*Stored entries*.
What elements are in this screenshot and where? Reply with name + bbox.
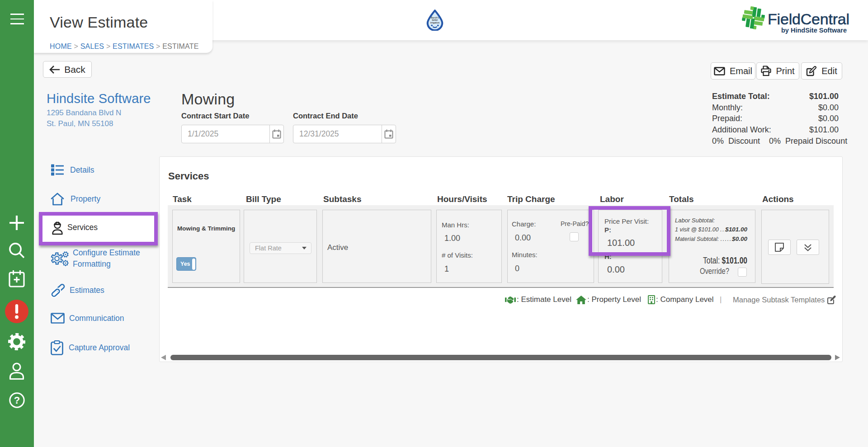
svg-text:Burch's: Burch's xyxy=(431,17,439,19)
svg-text:?: ? xyxy=(14,395,20,406)
svg-text:better: better xyxy=(432,19,438,21)
svg-text:irrigation: irrigation xyxy=(430,22,439,24)
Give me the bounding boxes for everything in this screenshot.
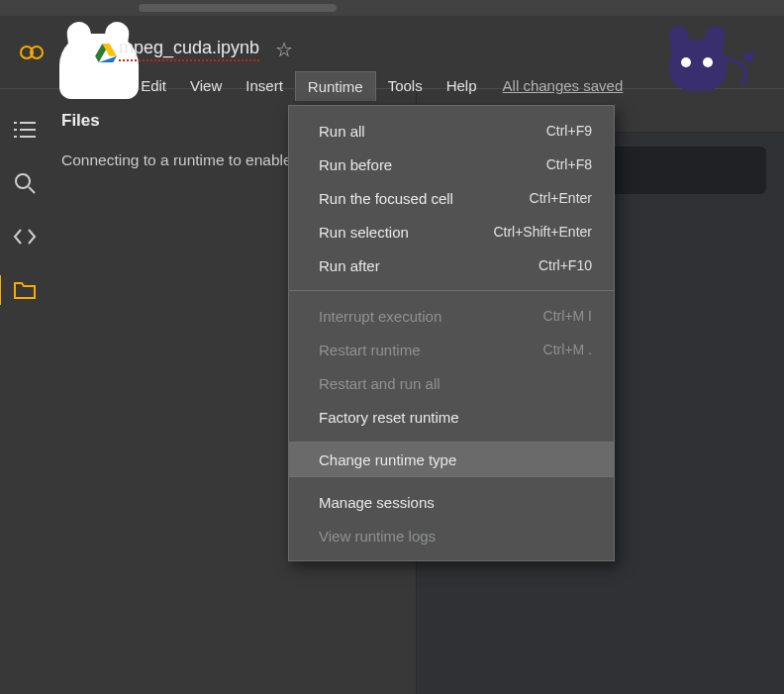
menuitem-change-runtime-type[interactable]: Change runtime type <box>289 443 614 476</box>
title-wrap: mpeg_cuda.ipynb ☆ <box>119 38 293 61</box>
runtime-dropdown: Run all Ctrl+F9 Run before Ctrl+F8 Run t… <box>288 105 615 561</box>
menuitem-label: Change runtime type <box>319 451 456 468</box>
save-status[interactable]: All changes saved <box>503 71 624 101</box>
svg-point-9 <box>16 174 30 188</box>
menuitem-run-all[interactable]: Run all Ctrl+F9 <box>289 114 614 148</box>
menuitem-shortcut: Ctrl+F10 <box>539 257 592 273</box>
menuitem-label: Manage sessions <box>319 494 435 511</box>
left-iconbar <box>0 89 49 694</box>
menuitem-shortcut: Ctrl+M I <box>543 308 592 324</box>
mascot-purple-overlay <box>659 30 748 99</box>
menuitem-label: Run all <box>319 123 365 140</box>
menuitem-label: Run after <box>319 257 380 274</box>
search-icon[interactable] <box>12 170 38 196</box>
menuitem-run-selection[interactable]: Run selection Ctrl+Shift+Enter <box>289 215 614 248</box>
drive-icon[interactable] <box>95 44 117 63</box>
menuitem-shortcut: Ctrl+F8 <box>546 156 592 172</box>
menuitem-view-runtime-logs: View runtime logs <box>289 519 614 552</box>
menubar: File Edit View Insert Runtime Tools Help… <box>81 71 623 101</box>
menuitem-label: Run selection <box>319 224 409 241</box>
browser-chrome-stub <box>0 0 784 16</box>
menuitem-restart: Restart runtime Ctrl+M . <box>289 333 614 366</box>
menuitem-label: Restart runtime <box>319 342 421 358</box>
colab-app: mpeg_cuda.ipynb ☆ File Edit View Insert … <box>0 16 784 694</box>
menuitem-label: Run before <box>319 156 392 173</box>
menuitem-label: Run the focused cell <box>319 190 453 207</box>
menuitem-label: View runtime logs <box>319 528 436 545</box>
document-title[interactable]: mpeg_cuda.ipynb <box>119 38 259 61</box>
star-icon[interactable]: ☆ <box>275 38 293 61</box>
menuitem-manage-sessions[interactable]: Manage sessions <box>289 485 614 519</box>
menuitem-run-after[interactable]: Run after Ctrl+F10 <box>289 248 614 282</box>
menuitem-label: Restart and run all <box>319 375 441 392</box>
menuitem-shortcut: Ctrl+Shift+Enter <box>493 224 592 240</box>
menu-tools[interactable]: Tools <box>376 71 435 101</box>
menu-runtime[interactable]: Runtime <box>295 71 376 101</box>
menuitem-shortcut: Ctrl+M . <box>543 342 592 357</box>
menuitem-label: Factory reset runtime <box>319 409 459 426</box>
header: mpeg_cuda.ipynb ☆ File Edit View Insert … <box>0 16 784 89</box>
toc-icon[interactable] <box>12 117 38 143</box>
menuitem-factory-reset[interactable]: Factory reset runtime <box>289 400 614 434</box>
menu-help[interactable]: Help <box>435 71 489 101</box>
svg-line-10 <box>29 187 35 193</box>
menu-insert[interactable]: Insert <box>234 71 295 101</box>
menuitem-interrupt: Interrupt execution Ctrl+M I <box>289 299 614 333</box>
menuitem-shortcut: Ctrl+F9 <box>546 123 592 139</box>
menuitem-run-before[interactable]: Run before Ctrl+F8 <box>289 148 614 181</box>
menuitem-label: Interrupt execution <box>319 308 441 325</box>
menuitem-shortcut: Ctrl+Enter <box>530 190 592 206</box>
menuitem-run-focused[interactable]: Run the focused cell Ctrl+Enter <box>289 181 614 215</box>
files-icon[interactable] <box>12 277 38 303</box>
snippets-icon[interactable] <box>12 224 38 249</box>
colab-logo[interactable] <box>14 42 49 63</box>
menuitem-restart-run-all: Restart and run all <box>289 366 614 400</box>
menu-view[interactable]: View <box>178 71 234 101</box>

*PROBLEM TO WORK ON*. Write out all of the data above exactly, without any of its pictures.

*REPLY TO THE EXERCISE*.
What elements are in this screenshot and where? Reply with name + bbox.
svg-text:Burch's: Burch's xyxy=(431,17,439,19)
svg-text:?: ? xyxy=(14,395,20,406)
svg-text:better: better xyxy=(432,19,438,21)
svg-text:irrigation: irrigation xyxy=(430,22,439,24)
Give me the bounding boxes for everything in this screenshot.
menuitem-change-runtime-type[interactable]: Change runtime type <box>289 443 614 476</box>
title-wrap: mpeg_cuda.ipynb ☆ <box>119 38 293 61</box>
runtime-dropdown: Run all Ctrl+F9 Run before Ctrl+F8 Run t… <box>288 105 615 561</box>
menuitem-label: Change runtime type <box>319 451 456 468</box>
save-status[interactable]: All changes saved <box>503 71 624 101</box>
svg-point-9 <box>16 174 30 188</box>
menuitem-run-all[interactable]: Run all Ctrl+F9 <box>289 114 614 148</box>
menuitem-shortcut: Ctrl+F10 <box>539 257 592 273</box>
menuitem-label: Manage sessions <box>319 494 435 511</box>
left-iconbar <box>0 89 49 694</box>
menuitem-shortcut: Ctrl+M I <box>543 308 592 324</box>
mascot-purple-overlay <box>659 30 748 99</box>
menuitem-label: Run all <box>319 123 365 140</box>
menuitem-label: Run after <box>319 257 380 274</box>
search-icon[interactable] <box>12 170 38 196</box>
menuitem-run-selection[interactable]: Run selection Ctrl+Shift+Enter <box>289 215 614 248</box>
drive-icon[interactable] <box>95 44 117 63</box>
menuitem-shortcut: Ctrl+F8 <box>546 156 592 172</box>
menuitem-view-runtime-logs: View runtime logs <box>289 519 614 552</box>
menubar: File Edit View Insert Runtime Tools Help… <box>81 71 623 101</box>
menuitem-label: Run selection <box>319 224 409 241</box>
browser-chrome-stub <box>0 0 784 16</box>
menuitem-restart: Restart runtime Ctrl+M . <box>289 333 614 366</box>
menuitem-label: Restart runtime <box>319 342 421 358</box>
colab-app: mpeg_cuda.ipynb ☆ File Edit View Insert … <box>0 16 784 694</box>
menuitem-label: Run before <box>319 156 392 173</box>
menuitem-label: Run the focused cell <box>319 190 453 207</box>
menuitem-label: View runtime logs <box>319 528 436 545</box>
document-title[interactable]: mpeg_cuda.ipynb <box>119 38 259 61</box>
star-icon[interactable]: ☆ <box>275 38 293 61</box>
menuitem-manage-sessions[interactable]: Manage sessions <box>289 485 614 519</box>
menuitem-run-after[interactable]: Run after Ctrl+F10 <box>289 248 614 282</box>
menuitem-label: Restart and run all <box>319 375 441 392</box>
menuitem-shortcut: Ctrl+Shift+Enter <box>493 224 592 240</box>
menu-tools[interactable]: Tools <box>376 71 435 101</box>
menu-runtime[interactable]: Runtime <box>295 71 376 101</box>
menuitem-shortcut: Ctrl+M . <box>543 342 592 357</box>
menuitem-label: Factory reset runtime <box>319 409 459 426</box>
header: mpeg_cuda.ipynb ☆ File Edit View Insert … <box>0 16 784 89</box>
toc-icon[interactable] <box>12 117 38 143</box>
menuitem-factory-reset[interactable]: Factory reset runtime <box>289 400 614 434</box>
menu-help[interactable]: Help <box>435 71 489 101</box>
svg-line-10 <box>29 187 35 193</box>
menu-insert[interactable]: Insert <box>234 71 295 101</box>
menuitem-interrupt: Interrupt execution Ctrl+M I <box>289 299 614 333</box>
menuitem-shortcut: Ctrl+F9 <box>546 123 592 139</box>
menuitem-run-before[interactable]: Run before Ctrl+F8 <box>289 148 614 181</box>
menuitem-label: Interrupt execution <box>319 308 441 325</box>
menuitem-shortcut: Ctrl+Enter <box>530 190 592 206</box>
menuitem-run-focused[interactable]: Run the focused cell Ctrl+Enter <box>289 181 614 215</box>
files-icon[interactable] <box>12 277 38 303</box>
snippets-icon[interactable] <box>12 224 38 249</box>
colab-logo[interactable] <box>14 42 49 63</box>
menuitem-restart-run-all: Restart and run all <box>289 366 614 400</box>
menu-view[interactable]: View <box>178 71 234 101</box>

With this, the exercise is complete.